Я недавно опубликовал статью, где впервые описал, как в будущем станут выращивать важную разновидность глазных клеток. Именно благодаря таким клеткам люди смогут избавиться от слепоты. На следующее утро я опаздывал на работу и явно превысил разрешенную скорость. Не сбавляя ее, я стал заруливать на стоянку, но тут же испытал прилив адреналина: пришлось резко нажать на газ, чтобы не въехать в патрульную машину. Полисмен уже вышел из нее и о чем-то расспрашивал прохожего. «Сегодня мне чертовски везет. Как хорошо, что он меня не заметил», – подумал я, неспешно въехал на стоянку и припарковался в дальнем углу. Я надеялся, что полисмен был слишком занят и не обратил на меня внимания. Сердце продолжало колотиться, и я поспешно проследовал в здание. «Похоже, обошлось, – решил я, оглядываясь через плечо. – Следов погони не видно».
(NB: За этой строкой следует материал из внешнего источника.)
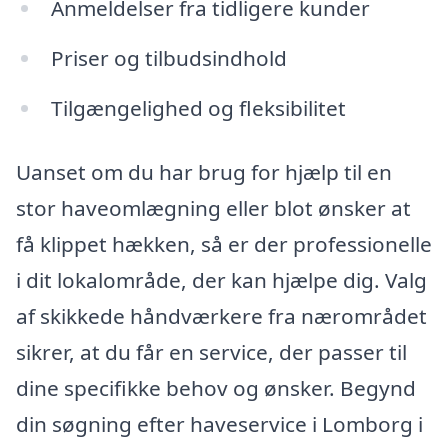
Anmeldelser fra tidligere kunder
Priser og tilbudsindhold
Tilgængelighed og fleksibilitet
Uanset om du har brug for hjælp til en
stor haveomlægning eller blot ønsker at
få klippet hækken, så er der professionelle
i dit lokalområde, der kan hjælpe dig. Valg
af skikkede håndværkere fra nærområdet
sikrer, at du får en service, der passer til
dine specifikke behov og ønsker. Begynd
din søgning efter haveservice i Lomborg i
В своем кабинете я чувствовал себя в безопасности. Я пришел в себя и приступил к работе, когда вдруг услышал стук в дверь. Это оказался Янг Чунг, один из моих старших сотрудников. «Доктор Ланца! – в его голосе слышались панические нотки. – У стойки регистрации полисмен, он хочет вас видеть. У него при себе наручники и пистолет».
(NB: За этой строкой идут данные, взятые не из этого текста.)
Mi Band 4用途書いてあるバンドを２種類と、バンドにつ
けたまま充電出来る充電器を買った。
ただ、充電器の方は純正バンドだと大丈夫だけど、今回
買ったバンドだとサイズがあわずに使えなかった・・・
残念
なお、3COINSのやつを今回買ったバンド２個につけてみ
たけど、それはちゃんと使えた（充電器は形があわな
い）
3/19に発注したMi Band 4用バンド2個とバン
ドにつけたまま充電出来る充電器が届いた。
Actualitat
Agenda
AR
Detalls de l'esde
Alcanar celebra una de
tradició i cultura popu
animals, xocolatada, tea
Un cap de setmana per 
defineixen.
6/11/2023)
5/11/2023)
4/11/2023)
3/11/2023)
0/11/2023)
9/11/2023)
В лаборатории возникло нездоровое оживление. Я вышел и поздоровался с полисменом, одетым по всей форме. Мои коллеги явно испугались, что страж порядка увезет меня в наручниках.
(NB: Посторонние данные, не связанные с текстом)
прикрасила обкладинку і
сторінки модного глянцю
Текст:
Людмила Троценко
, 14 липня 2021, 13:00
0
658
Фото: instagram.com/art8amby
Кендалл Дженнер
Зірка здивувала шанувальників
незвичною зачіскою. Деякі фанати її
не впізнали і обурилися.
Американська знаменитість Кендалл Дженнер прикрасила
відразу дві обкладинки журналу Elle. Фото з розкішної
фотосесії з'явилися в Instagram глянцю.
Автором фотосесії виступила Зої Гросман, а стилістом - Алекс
«Доктор, – строго сказал он мне, – мы можем поговорить в вашем кабинете?»
«Похоже, я действительно влип», – подумал я про себя.
Но полицейский с извинениями попросил меня поподробнее рассказать об открытиии, о котором он прочитал в Wall Street Journal (на парковке он остановил пешехода, чтобы узнать, где наша компания). Он рассказал, что является членом общества родителей, которые по интернету сообщают друг другу о новейших медицинских достижениях, которые могут помочь их детям. И он пришел ко мне, потому что служит в нашем городе Вустер.
У его сына-подростка оказалось серьезное дегенеративное заболевание глаз, и, по прогнозу врачей, он через пару лет ослепнет. Схожая болезнь его родственника развилась примерно в том же возрасте, и сейчас он полностью ослеп. Он показал на коробку с книгами и сказал: «Пока что мой сын еще может это видеть. Но часы тикают…»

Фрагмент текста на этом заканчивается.